Run The Jewels - Talk To Me
Nachdem Produzent El-P und Rapper Killer Mike an den Soloprojekten des jeweils anderen mitgearbeitet hatten und gemeinsam auf Tour gewesen waren, gründeten die beiden 2013 das gemeinsame Projekt Run The Jewels. Dessen Name entstammt einer Zeile aus LL Cool Js "Cheesy Rat Blues". Ihre ersten beiden Alben haben Run The Jewels zum kostenlosen Download angeboten und auch den ersten Track "Talk To Me" aus dem kommenden Album "RTJ3" gibt es wieder gratis im Netz. Darauf rappen die beiden gewohnt bissig über die aktuelle politische Lage in den USA: "Born black, that’s dead on arrival. My job is to fight for survival. In spite of these AllLivesMatter-ass white folk.". Ganz schön wütend, was Killer Mike da raushaut. Aber genau das ist der Ansatz der beiden US-Rapper: Dahingehen, wo es wirklich wehtut, anstatt über Bitches und Blingbling zu labern. Daher auch das etwas pathetische Interlude und die wütende Grundstimmung in "Talk To Me".

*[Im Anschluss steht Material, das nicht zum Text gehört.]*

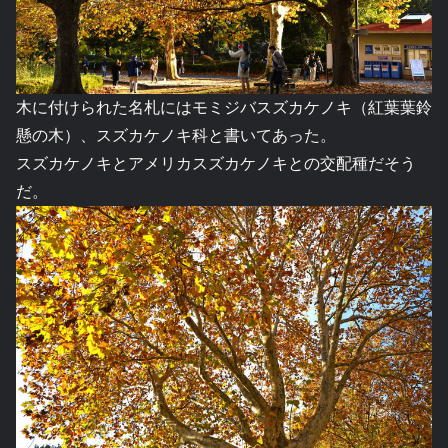
木に付けられた名札にはモミジバスズカケノキ（紅葉葉鈴
懸の木）、スズカケノキ科と書いてあった。
スズカケノキとアメリカスズカケノキとの交配種だそう
だ。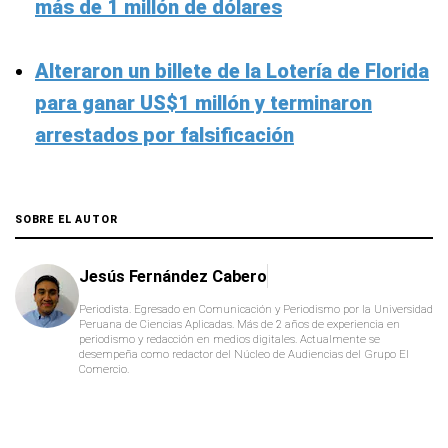
más de 1 millón de dólares
Alteraron un billete de la Lotería de Florida
para ganar US$1 millón y terminaron
arrestados por falsificación
SOBRE EL AUTOR
Jesús Fernández Cabero
Periodista. Egresado en Comunicación y Periodismo por la Universidad
Peruana de Ciencias Aplicadas. Más de 2 años de experiencia en
periodismo y redacción en medios digitales. Actualmente se
desempeña como redactor del Núcleo de Audiencias del Grupo El
Comercio.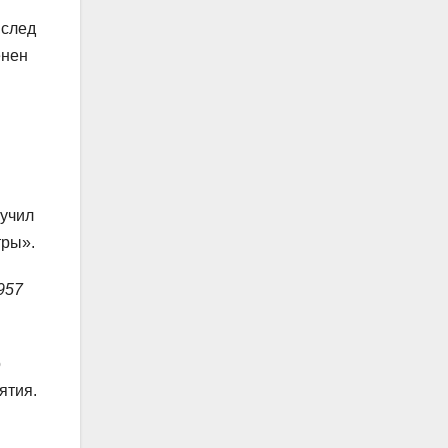
 след
енен
лучил
тры».
957
о
ятия.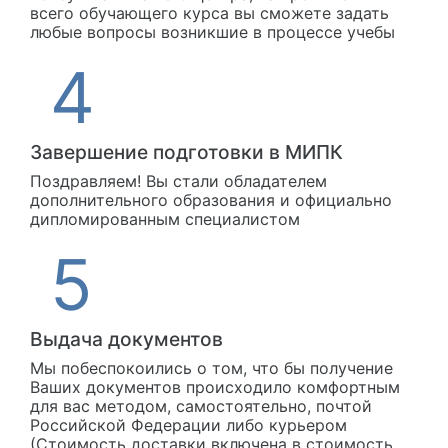
всего обучающего курса вы сможете задать
любые вопросы возникшие в процессе учебы
Завершение подготовки в МИПК
Поздравляем! Вы стали обладателем
дополнительного образования и официально
дипломированным специалистом
Выдача документов
Мы побеспокоились о том, что бы получение
Ваших документов происходило комфортным
для вас методом, самостоятельно, почтой
Российской Федерации либо курьером
(Стоимость доставки включена в стоимость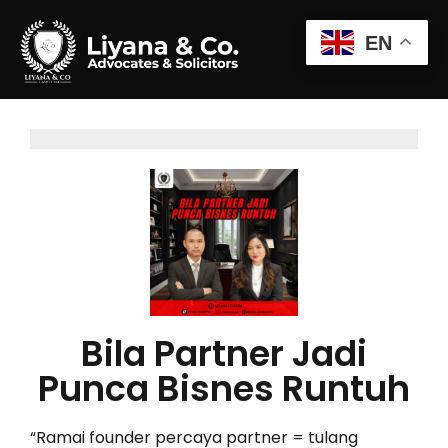
EN
Bila Partner Jadi
Punca Bisnes Runtuh
“Ramai founder percaya partner = tulang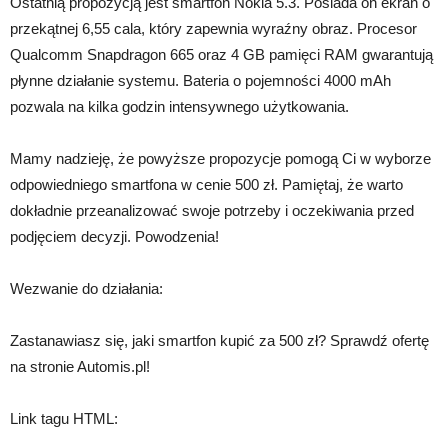
Ostatnią propozycją jest smartfon Nokia 5.3. Posiada on ekran o
przekątnej 6,55 cala, który zapewnia wyraźny obraz. Procesor
Qualcomm Snapdragon 665 oraz 4 GB pamięci RAM gwarantują
płynne działanie systemu. Bateria o pojemności 4000 mAh
pozwala na kilka godzin intensywnego użytkowania.
Mamy nadzieję, że powyższe propozycje pomogą Ci w wyborze
odpowiedniego smartfona w cenie 500 zł. Pamiętaj, że warto
dokładnie przeanalizować swoje potrzeby i oczekiwania przed
podjęciem decyzji. Powodzenia!
Wezwanie do działania:
Zastanawiasz się, jaki smartfon kupić za 500 zł? Sprawdź ofertę
na stronie Automis.pl!
Link tagu HTML: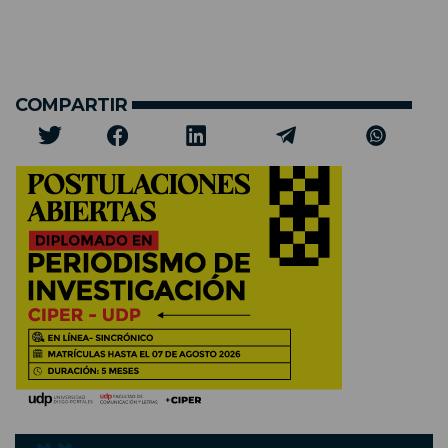
COMPARTIR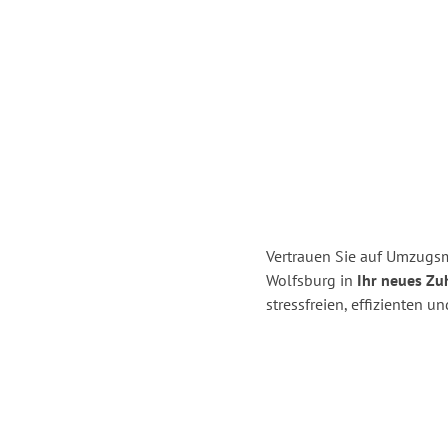
Vertrauen Sie auf Umzugsm
Wolfsburg in
Ihr neues Zu
stressfreien, effizienten 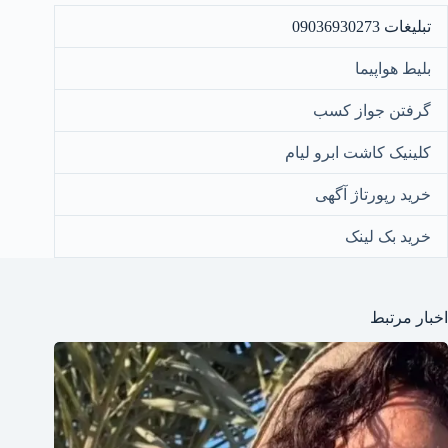
تبلیغات 09036930273
بلیط هواپیما
گرفتن جواز کسب
کلینیک کاشت ابرو لیام
خرید رپورتاژ آگهی
خرید بک لینک
اخبار مرتبط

Clock Opera - Whippoorwill
"Whippoorwill" klingt erst mal nach einer seltsamen Wortneuschöpfung, ist aber der englische Begriff für die Schwarzkehl-Nachtschwalbe. Dieser unscheinbare Singvogel hat seinen lautmalerischen Namen - wie auch schon Kollege Kuckuck - durch seinen Lockruf bekommen. Und wenn Guy Connelly von Clock Opera im Refrain des gleichnamigen Songs den Namen des Vogels wiederholt, dann hat das tatsächlich eine gewisse Ähnlichkeit mit dem Original. "Whippoorwill" stammt aus dem noch unveröffentlichten Album "Venn", das im Februar 2017 rauskommen soll. Clock Opera haben bereits angekündigt, dass Verlust und dessen Folgen das vorherrschende Motiv darauf sein wird. Auslöser für die sehr bedrückende Themenwahl war eine Fehlgeburt. Dementsprechend melancholisch und reduziert ist das Grundsetting von "Whippoorwill": Keyboard und Percussions lassen Connelys Falsettgesang den Platz, den er braucht, um eine vereinnahmende Stimmung aufzubauen.
CRX - Anything
In Indie-Kreisen sind die Mitglieder der Band CRX keine Unbekannten: Allen voran Leadgitarrist Nick Valensi von The Strokes, der sich zum singenden Frontmann gemausert hat. Aber auch Richie Follin von den Guards hat bereits ordentlich Banderfahrung. Da passt der Titel des Debütalbums "New Skin" ideal. Produziert hat die Platte übrigens Josh Homme von Queens Of The Stone Age - und das hört man ihr auch an. Bei so viel Musikgenius muss das Ergebnis ja ballern. Die Single "Anything" hat einfach alles: dominantes Schlagzeug, ausdrucksstarke Gitarrenriffs, Nick Valensis leicht verzerrten Gesang und ein so abruptes Ende, dass man sofort den Replay-Button drücken möchte.